Material provided:
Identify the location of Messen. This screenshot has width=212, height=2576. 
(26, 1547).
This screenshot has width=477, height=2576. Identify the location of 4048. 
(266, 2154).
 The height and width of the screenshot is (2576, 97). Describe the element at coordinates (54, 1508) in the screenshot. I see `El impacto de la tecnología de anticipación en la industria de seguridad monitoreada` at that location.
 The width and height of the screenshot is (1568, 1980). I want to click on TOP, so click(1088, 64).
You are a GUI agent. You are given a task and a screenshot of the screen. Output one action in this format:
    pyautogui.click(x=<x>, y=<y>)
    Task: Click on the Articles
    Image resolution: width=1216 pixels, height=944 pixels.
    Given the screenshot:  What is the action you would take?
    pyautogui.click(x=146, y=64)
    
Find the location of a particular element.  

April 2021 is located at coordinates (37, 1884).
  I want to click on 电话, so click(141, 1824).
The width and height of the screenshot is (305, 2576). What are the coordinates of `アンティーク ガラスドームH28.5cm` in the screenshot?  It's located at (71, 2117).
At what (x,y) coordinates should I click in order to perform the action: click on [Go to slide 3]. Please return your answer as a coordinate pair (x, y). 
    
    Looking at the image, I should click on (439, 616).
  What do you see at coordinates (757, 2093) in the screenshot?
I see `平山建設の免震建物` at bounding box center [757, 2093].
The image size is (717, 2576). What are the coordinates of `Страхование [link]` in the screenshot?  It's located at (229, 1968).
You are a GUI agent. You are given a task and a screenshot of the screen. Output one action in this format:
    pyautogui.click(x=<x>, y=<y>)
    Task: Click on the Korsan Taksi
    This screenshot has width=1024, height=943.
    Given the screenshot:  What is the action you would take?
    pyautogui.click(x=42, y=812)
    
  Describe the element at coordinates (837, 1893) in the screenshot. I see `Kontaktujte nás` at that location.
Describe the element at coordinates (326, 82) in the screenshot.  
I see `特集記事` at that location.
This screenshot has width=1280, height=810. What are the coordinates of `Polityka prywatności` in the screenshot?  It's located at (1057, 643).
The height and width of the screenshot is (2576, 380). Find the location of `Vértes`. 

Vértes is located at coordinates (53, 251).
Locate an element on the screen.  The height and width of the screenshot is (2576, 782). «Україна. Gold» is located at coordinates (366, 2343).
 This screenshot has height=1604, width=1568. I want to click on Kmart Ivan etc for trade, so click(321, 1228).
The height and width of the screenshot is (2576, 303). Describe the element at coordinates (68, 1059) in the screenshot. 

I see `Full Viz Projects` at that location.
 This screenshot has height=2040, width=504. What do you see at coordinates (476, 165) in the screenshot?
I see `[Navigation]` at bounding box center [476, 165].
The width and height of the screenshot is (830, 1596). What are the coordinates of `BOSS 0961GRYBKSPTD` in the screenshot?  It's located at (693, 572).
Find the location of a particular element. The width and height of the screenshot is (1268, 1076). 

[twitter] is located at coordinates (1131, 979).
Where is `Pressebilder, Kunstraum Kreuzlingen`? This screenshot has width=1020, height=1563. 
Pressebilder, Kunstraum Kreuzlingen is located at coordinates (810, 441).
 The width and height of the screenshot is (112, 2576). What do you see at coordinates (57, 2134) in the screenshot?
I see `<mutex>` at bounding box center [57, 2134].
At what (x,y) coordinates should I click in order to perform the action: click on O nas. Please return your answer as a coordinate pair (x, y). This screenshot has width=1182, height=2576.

Your assignment:
Repeat the records exactly, leaving out none of them.

Solution to the exercise:
Identify the location of Messen. This screenshot has width=212, height=2576. 
(26, 1547).
This screenshot has width=477, height=2576. Identify the location of 4048. 
(266, 2154).
 The height and width of the screenshot is (2576, 97). Describe the element at coordinates (54, 1508) in the screenshot. I see `El impacto de la tecnología de anticipación en la industria de seguridad monitoreada` at that location.
 The width and height of the screenshot is (1568, 1980). I want to click on TOP, so click(1088, 64).
You are a GUI agent. You are given a task and a screenshot of the screen. Output one action in this format:
    pyautogui.click(x=<x>, y=<y>)
    Task: Click on the Articles
    Image resolution: width=1216 pixels, height=944 pixels.
    Given the screenshot:  What is the action you would take?
    pyautogui.click(x=146, y=64)
    
Find the location of a particular element.  

April 2021 is located at coordinates (37, 1884).
  I want to click on 电话, so click(141, 1824).
The width and height of the screenshot is (305, 2576). What are the coordinates of `アンティーク ガラスドームH28.5cm` in the screenshot?  It's located at (71, 2117).
At what (x,y) coordinates should I click in order to perform the action: click on [Go to slide 3]. Please return your answer as a coordinate pair (x, y). 
    
    Looking at the image, I should click on (439, 616).
  What do you see at coordinates (757, 2093) in the screenshot?
I see `平山建設の免震建物` at bounding box center [757, 2093].
The image size is (717, 2576). What are the coordinates of `Страхование [link]` in the screenshot?  It's located at (229, 1968).
You are a GUI agent. You are given a task and a screenshot of the screen. Output one action in this format:
    pyautogui.click(x=<x>, y=<y>)
    Task: Click on the Korsan Taksi
    This screenshot has width=1024, height=943.
    Given the screenshot:  What is the action you would take?
    pyautogui.click(x=42, y=812)
    
  Describe the element at coordinates (837, 1893) in the screenshot. I see `Kontaktujte nás` at that location.
Describe the element at coordinates (326, 82) in the screenshot.  
I see `特集記事` at that location.
This screenshot has width=1280, height=810. What are the coordinates of `Polityka prywatności` in the screenshot?  It's located at (1057, 643).
The height and width of the screenshot is (2576, 380). Find the location of `Vértes`. 

Vértes is located at coordinates (53, 251).
Locate an element on the screen.  The height and width of the screenshot is (2576, 782). «Україна. Gold» is located at coordinates (366, 2343).
 This screenshot has height=1604, width=1568. I want to click on Kmart Ivan etc for trade, so click(321, 1228).
The height and width of the screenshot is (2576, 303). Describe the element at coordinates (68, 1059) in the screenshot. 

I see `Full Viz Projects` at that location.
 This screenshot has height=2040, width=504. What do you see at coordinates (476, 165) in the screenshot?
I see `[Navigation]` at bounding box center [476, 165].
The width and height of the screenshot is (830, 1596). What are the coordinates of `BOSS 0961GRYBKSPTD` in the screenshot?  It's located at (693, 572).
Find the location of a particular element. The width and height of the screenshot is (1268, 1076). 

[twitter] is located at coordinates (1131, 979).
Where is `Pressebilder, Kunstraum Kreuzlingen`? This screenshot has width=1020, height=1563. 
Pressebilder, Kunstraum Kreuzlingen is located at coordinates (810, 441).
 The width and height of the screenshot is (112, 2576). What do you see at coordinates (57, 2134) in the screenshot?
I see `<mutex>` at bounding box center [57, 2134].
At what (x,y) coordinates should I click in order to perform the action: click on O nas. Please return your answer as a coordinate pair (x, y). This screenshot has width=1182, height=2576.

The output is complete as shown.